Being a certified character as an NFL player or coach doesn't help job security. But it certainly helps in securing a job once the days on the sideline or field are temporarily or permanently over.
The most recent reminder of such came to mind when the Jets showed up at Gillette Stadium Thursday in their standard state of amusing chaos. It's far from a consensus in our New England neighborhoods, but the strong belief in this space is that Rex Ryan ranks among the top half of head coaches in the NFL, maybe even in the top 10.
Ending the 14-2 Patriots season on their own turf in the 2010 Divisional Playoffs — less than six weeks after his Jets' humiliating 42-point loss to Tom Brady and Co. — is the kind of victory that gives sustained credibility to even an occasionally buffoonish coach like Ryan.
Sure, during his six-plus seasons as the Jets' head coach, his teams have demonstrated a remarkable tendency to self-destruct, and with a 1-6 record this season after their crushing 27-25 loss to the Patriots, that self-destruction is under way early this year. Given that his team is lousy, he's in the last year of his contract, and he wasn't hired by current general manager John Idzik, the end of Ryan's reign has been foreshadowed for some time now.
Suffice to say he's not going to salvage these Jets-with-square-wheels like he did after that Week 13 blowout in Foxborough in 2010. After watching Ryan's team let its last potential turning point, that last hope, get swatted to the ground by the Patriots' Chris Jones, the inevitability of his situation made one wonder what's next.
But such wondering doesn't last long.
Ryan is a character.
When the Jets let him go, TV will take him in.
This has been a common expectation since at least November 2012, when Sports Illustrated media columnist Richard Deitsch queried NFL television executives regarding which players and coaches would make good broadcasters.
It's a fascinating list to look back upon. A couple of those who were coveted have become analysts, including Ed Reed (Showtime's "Inside the NFL"), Tony Gonzalez (CBS's "The NFL Today"), David Diehl (Fox color analyst), and Ray Lewis (the all-style, no-substance resident hypocrite on ESPN's "Sunday NFL Countdown').
Others who were cited are still occupied with their active NFL careers. Among them: Steelers coach Mike Tomlin, Broncos quarterback Peyton Manning, Cowboys quarterback Tony Romo … and Ryan.
It should be noted that those who seem as though they'll be naturals for television often take some time to succeed. While Gonzalez has been outstanding on "The NFL Today" this year — at least when Boomer Esiason permits him to get a word in — Bart Scott has sometimes seemed the afterthought among the cast.

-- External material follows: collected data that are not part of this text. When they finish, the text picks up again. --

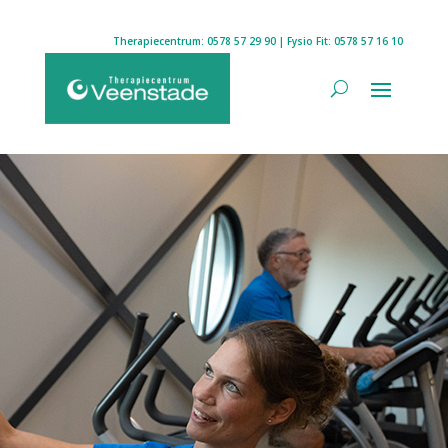
Therapiecentrum:
0578 57 29 90
| Fysio Fit:
0578 57 16 10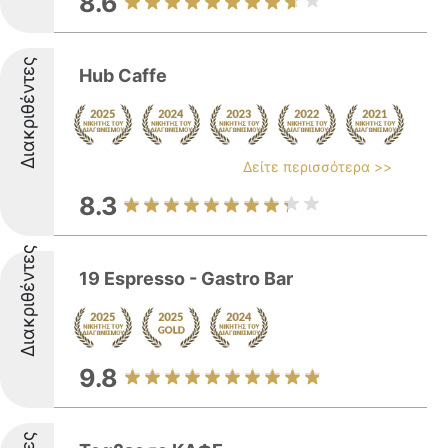
8.6
Διακριθέντες
Hub Caffe
Δείτε περισσότερα >>
8.3
Διακριθέντες
19 Espresso - Gastro Bar
9.8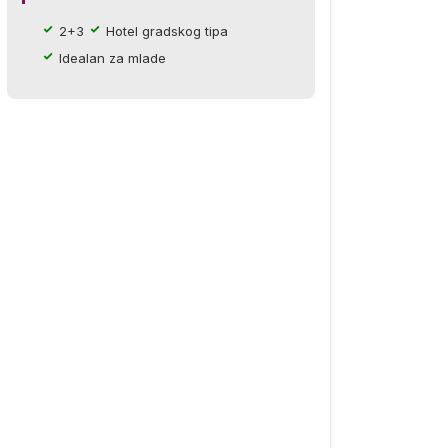
2+3
Hotel gradskog tipa
Idealan za mlade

The ex-linebacker is opinionated, charismatic, and articulate, but it's been a struggle for him to find his niche. Perhaps a breakthrough came Sunday, when he offered the second-strongest comment I heard on any of the studio shows during the day.
"The story with any Peyton Manning team is if you hit them in the mouth and be physical with them off the jump, they will fold,'' Scott said. "Seattle uses that formula, and San Francisco is built to do the same thing."
The strongest comment on Sunday's shows? That was delivered on "Sunday NFL Countdown" by Cris Carter. In his early seasons as an analyst, Carter came across as little more than the self-appointed spokesman for former teammate Randy Moss. But this year, as the league has dealt with one awful off-the-field issue after another, Carter has become a passionate voice demanding personal accountability among the players. He was on point again Sunday in discussing the behavioral issues that contributed to the Seahawks' decision to trade Percy Harvin.
"For any player that has previous issues, there is always a moment in time that you get the chance to change or alter your history. It is all in your hand,'' said Carter, who overcame his own issues during his Hall of Fame career. "There is always a fork, right on the road, that stops you, and you have the opportunity to either go left and go about doing things your own way, or to go right and make the right decisions and try to do something special with your life."
This particular fork is taking Harvin to the Jets, who acquired the overpaid, injury-prone alleged malcontent Friday, or at least one day and one game too late.
A savior for the Jets? Someone who might help save Ryan's job? That would be an upset.
It's hard to believe Harvin's arrival will do anything but hasten Ryan's inevitable detour from the sideline to the studio.